Monday, June 08, 2026

Redefining progress and the American Dream.

Hearing a radio interview about career opportunities for today's young people brings me back to my first years out of college as if nothing ever changes.

It's said that this generation may be the first to have lower standards of living and smaller homes than their parents. I heard that before and I keep thinking, smaller homes, but maybe better social lives?

Since my college days, I've been thinking that we are running out of room on planet Earth. If not actually running out of room, at least economic development has been constrained by more and more regulations. These regulations are attempting to protect the environment, such as farmland preservation, wetland rules, zoning and so forth.

If not actual limits to growth, we have imposed red tape limits which is basically what people, on the right, keep harping on. I still think most of these limits are there for good reasons. Yes, we do need to protect the environment. Still, this does have an effect on the ease of attaining economic growth and prosperity.

For years, I've kept thinking it's a tradeoff. We can live better without necessarily consuming more space on the planet.

Examples of this come from social progress in personal fulfilment and community life. Progress in gay rights is one example. More use of public transit, versus the space hogging private automobile, is another example.

For the entirety of my adult life, at least, cities, such as Seattle, have delt with traffic congestion. I keep thinking we could solve that, but people have just acquiesced to it instead; for the most part.

Back in my days right out of college, the big issue was lack of job creation. Industry faced red tape limits. Mining was going overseas and so forth. We faced the energy crisis with gas rationing during my college years.
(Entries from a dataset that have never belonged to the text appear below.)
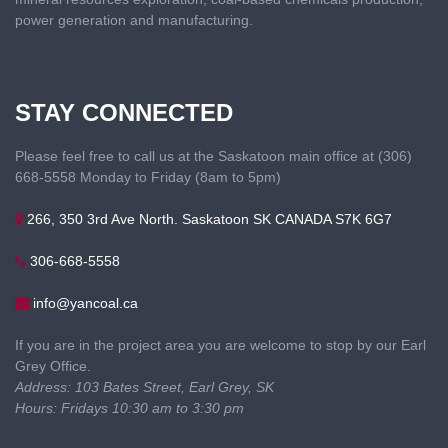
power generation and manufacturing.
STAY CONNECTED
Please feel free to call us at the Saskatoon main office at (306)
668-5558 Monday to Friday (8am to 5pm)
266, 350 3rd Ave North. Saskatoon SK CANADA S7K 6G7
306-668-5558
info@yancoal.ca
If you are in the project area you are welcome to stop by our Earl
Grey Office.
Address: 103 Bates Street, Earl Grey, SK
Hours: Fridays 10:30 am to 3:30 pm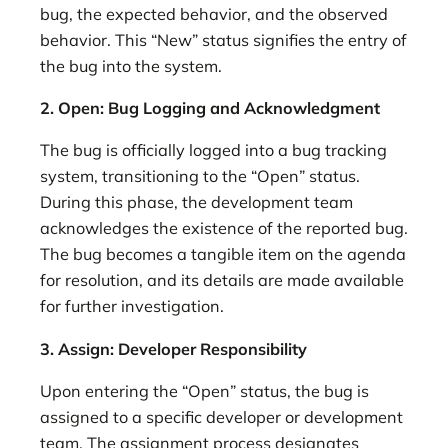
bug, the expected behavior, and the observed
behavior. This “New” status signifies the entry of
the bug into the system.
2. Open: Bug Logging and Acknowledgment
The bug is officially logged into a bug tracking
system, transitioning to the “Open” status.
During this phase, the development team
acknowledges the existence of the reported bug.
The bug becomes a tangible item on the agenda
for resolution, and its details are made available
for further investigation.
3. Assign: Developer Responsibility
Upon entering the “Open” status, the bug is
assigned to a specific developer or development
team. The assignment process designates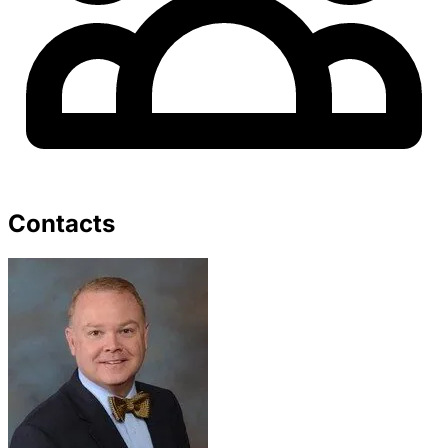
Contacts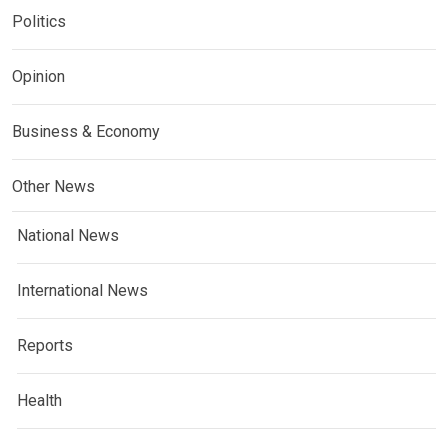
Politics
Opinion
Business & Economy
Other News
National News
International News
Reports
Health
Since then, new technologies have brought more fossil fuel energy from fracking and so forth. Innovation and substitution has brought new wealth around the limits. We've had the tech boom.
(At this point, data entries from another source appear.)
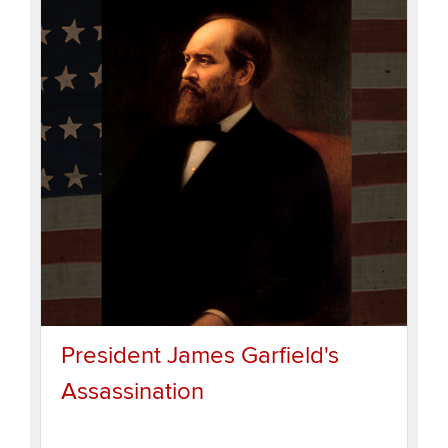
President James Garfield's
Assassination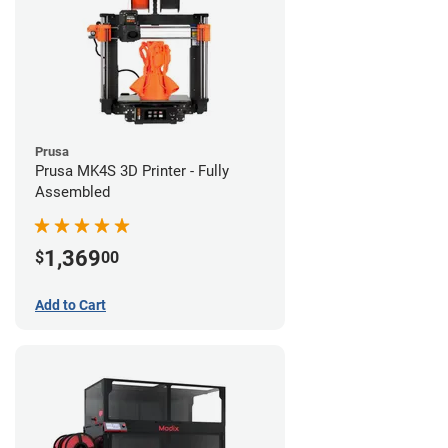
Prusa
Prusa MK4S 3D Printer - Fully
Assembled
1,369
$
00
Add to Cart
Lack of affordable housing is a big issue now, whereas back in my past, it was more the lack of jobs. Today, there are more jobs, but they don't pay enough to afford the same space in housing.

Somehow, I still keep thinking we need to make fundamental changes in the way we define as the American Dream. I still think life can be better now than in (for instance) the 1950s. "Better" can be defined in different ways. Information and personal choices can be seen as wealth. Free time can be seen as wealth.

We need to think differently about the definition of the American Dream. Just taxing the super wealthy isn't going to solve this problem. Yes, I'm for taxing the rich, but even just taxing the super rich still has consequences for all consumers. Today, people are worried about Washington State's wealth tax chasing away the super rich and businesses with them. Will this impoverish our state?

We may need to learn to redefine what wealth means. Can one have a happy life while not necessarily living in a bigger house than their grandparents lived in?